Insects on the menu as food costsoar

Industrial meat production and fish harvests have dropped the economic cost of animal proteins in recent decades. But much of that fiscal savings has come at the expense of the environment. Wastes are not captured and destroyed or recycled. They’re allowed to run into the ground or waterways, degrading ecosystems all along the way. These are costs that are not captured in traditional accounting.

Anyone who has tried fishing in the Gulf of Mexico’s annual dead zone has experienced one cost of allowing livestock wastes from the upper Midwest to flow through the ground and into waters that feed the mighty Mississippi—and Gulf of Mexico (SN: 6/12/04, p. 378). Anyone who lives with the pervasive stench downwind of animal feedlots knows there’s a cost that they’re being asked to subsidize with their discomfort—and perhaps health.

Fishers, in recent years, have been mining the ocean’s top and middle predators, substantially distorting the balance of ecosystems (SN: 6/4/05, p. 360). The net primary productivity of the oceans probably hasn’t changed much: that is to say, about the same mass of living cells probably inhabits it. However, instead of tuna, cod, sharks, and trout, the bulk of the mass may be shifting to alewives, smelt, jellyfish, and algae (SN: 2/7/98, p. 86).
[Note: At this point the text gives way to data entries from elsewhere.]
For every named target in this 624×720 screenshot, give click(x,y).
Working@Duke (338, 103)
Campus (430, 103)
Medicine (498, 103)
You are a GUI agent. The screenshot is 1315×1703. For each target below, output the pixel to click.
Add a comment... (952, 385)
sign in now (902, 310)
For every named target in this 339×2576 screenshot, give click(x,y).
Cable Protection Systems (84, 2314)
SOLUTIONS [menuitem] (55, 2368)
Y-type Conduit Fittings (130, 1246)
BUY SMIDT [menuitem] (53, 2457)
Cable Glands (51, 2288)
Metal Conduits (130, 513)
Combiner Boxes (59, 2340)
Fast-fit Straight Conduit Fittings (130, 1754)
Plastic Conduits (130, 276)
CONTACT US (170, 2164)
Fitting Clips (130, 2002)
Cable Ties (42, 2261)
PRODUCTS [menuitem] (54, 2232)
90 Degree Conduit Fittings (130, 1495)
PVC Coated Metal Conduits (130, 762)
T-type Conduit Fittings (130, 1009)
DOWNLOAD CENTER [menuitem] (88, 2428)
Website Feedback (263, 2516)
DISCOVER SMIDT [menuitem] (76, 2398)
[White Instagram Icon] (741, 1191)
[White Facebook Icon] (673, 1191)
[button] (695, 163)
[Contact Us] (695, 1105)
One solution, fish farming, has proven moderately successful—but can also prove harmful to nonfarmed species and the environment generally.

"Part of the reason that livestock and fish farms have become ecological disasters is that they have moved away from mimicking the environment in which animals exist naturally," the Worldwatch report maintains.

There’s another problem as well. People the world over want to eat the same few species—cows, pigs, and lambs, salmon, tuna, and trout—even if their own environment cannot support the production of these animals. Moreover, as relatively large and high-in-the-food-chain animals, these species grow at the expense of hosts of plants, animals, and other energy inputs. The land and energy needed to produce 1,000 calories of grain, legumes (like soy), or algae is a fraction of what it takes to produce 1,000 calories of beef or catfish.

Many people don’t want to eat just greens, grains, and pulses (like beans). In truth, I don’t.

 
 

However, there is another source of animal protein that may prove dramatically more sustainable than fish and hoofed livestock: Insects.

All right, it may take a bit of work to wrap your head around this idea—especially if you grew up in the U.S.A. We’re talking ants, grasshoppers, and beetles.

There was a time and place where the arrival of hordes of locusts blackening the skies was a period for rejoicing. Hungry farmers would see this as a smorgasbord of animal protein that could be gathered by the bucketsful. Eaten raw, fried with onion and chilies, or roasted for consumption throughout the months ahead, this was nutritionally high-quality animal protein. And you didn’t have to chase it. It came to you.

Those old enough to remember shipments of food aid to starving masses in Ethiopia and Somalia during the ’70s and ’80s may also remember scandals describing hundreds if not thousands of tons of wheat flour that arrived at its destinations spoiled by infestations of beetles, notes Victor B. Meyer-Rochow of Jacobs University in Bremen, Germany. "But that’s really nonsense," he argues, "because those beetles were nutritionally more valuable than [the grain] that people were trying to protect."

Bottom line, diets throughout the globe have been changing. And if we all want reliable access to animal protein, we may have to embrace mini-livestock—the six-legged kinds.